___ INPUT FOR THIS TASK ___

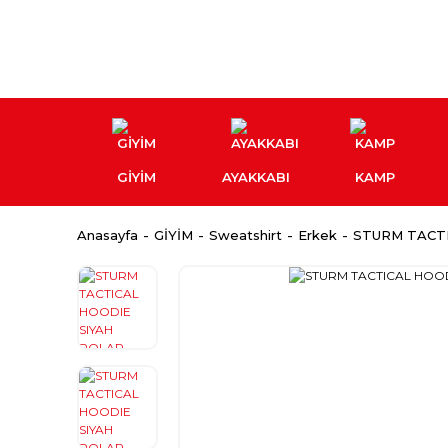
GİYİM
AYAKKABI
KAMP
Anasayfa
GİYİM
Sweatshirt
Erkek
STURM TACTI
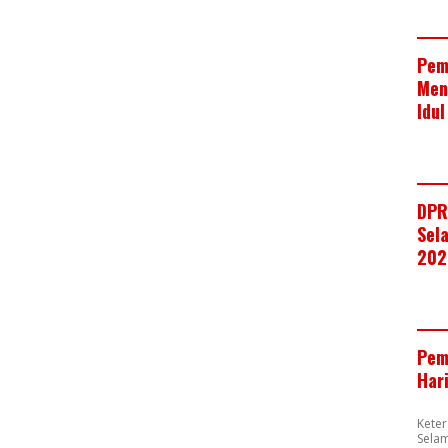
Pem
Men
Idul
DPR
Sela
202
Pem
Har
Kete
Selam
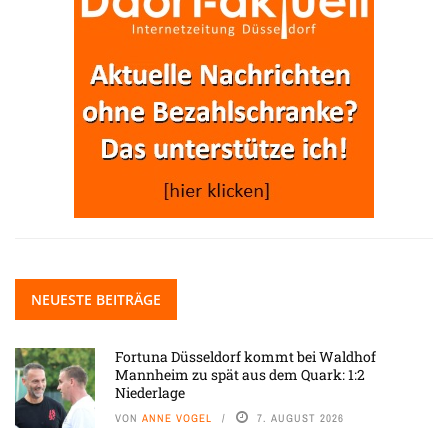
NEUESTE BEITRÄGE
Fortuna Düsseldorf kommt bei Waldhof
Mannheim zu spät aus dem Quark: 1:2
Niederlage
VON
ANNE VOGEL
7. AUGUST 2026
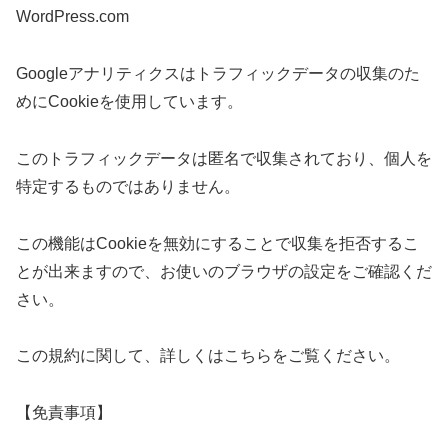
WordPress.com
Googleアナリティクスはトラフィックデータの収集のた
めにCookieを使用しています。
このトラフィックデータは匿名で収集されており、個人を
特定するものではありません。
この機能はCookieを無効にすることで収集を拒否するこ
とが出来ますので、お使いのブラウザの設定をご確認くだ
さい。
この規約に関して、詳しくはこちらをご覧ください。
【免責事項】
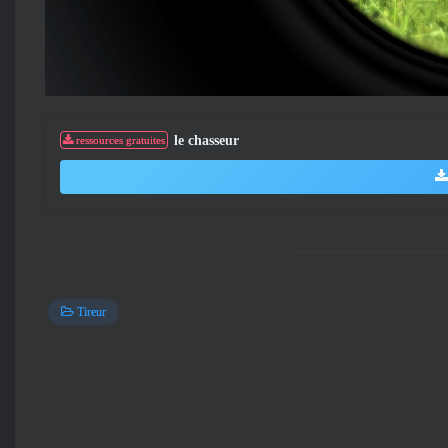
le chasseur
ressources gratuites
Tireur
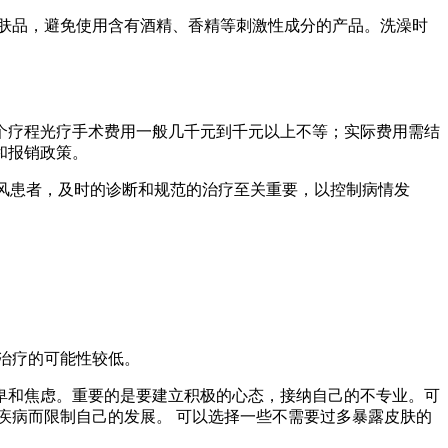
护肤品，避免使用含有酒精、香精等刺激性成分的产品。洗澡时
个疗程光疗手术费用一般几千元到千元以上不等；实际费用需结
和报销政策。
癜风患者，及时的诊断和规范的治疗至关重要，以控制病情发
量治疗的可能性较低。
卑和焦虑。重要的是要建立积极的心态，接纳自己的不专业。可
疾病而限制自己的发展。 可以选择一些不需要过多暴露皮肤的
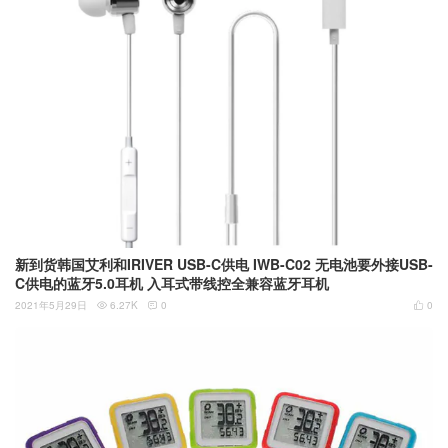
新到货韩国艾利和IRIVER USB-C供电 IWB-C02 无电池要外接USB-
C供电的蓝牙5.0耳机 入耳式带线控全兼容蓝牙耳机
2021年5月29日
6.27K
0
0




___

*EXERCISE*
Every line from the one containing "卑和焦虑。重要的是要建立积极的心态，接纳自己的不专业。可" through the end of the entries above, both included, should be extracted exactly, with pictures left out.

*YOUR RESPONSE*
卑和焦虑。重要的是要建立积极的心态，接纳自己的不专业。可
疾病而限制自己的发展。 可以选择一些不需要过多暴露皮肤的
新到货韩国艾利和IRIVER USB-C供电 IWB-C02 无电池要外接USB-
C供电的蓝牙5.0耳机 入耳式带线控全兼容蓝牙耳机
2021年5月29日
6.27K
0
0




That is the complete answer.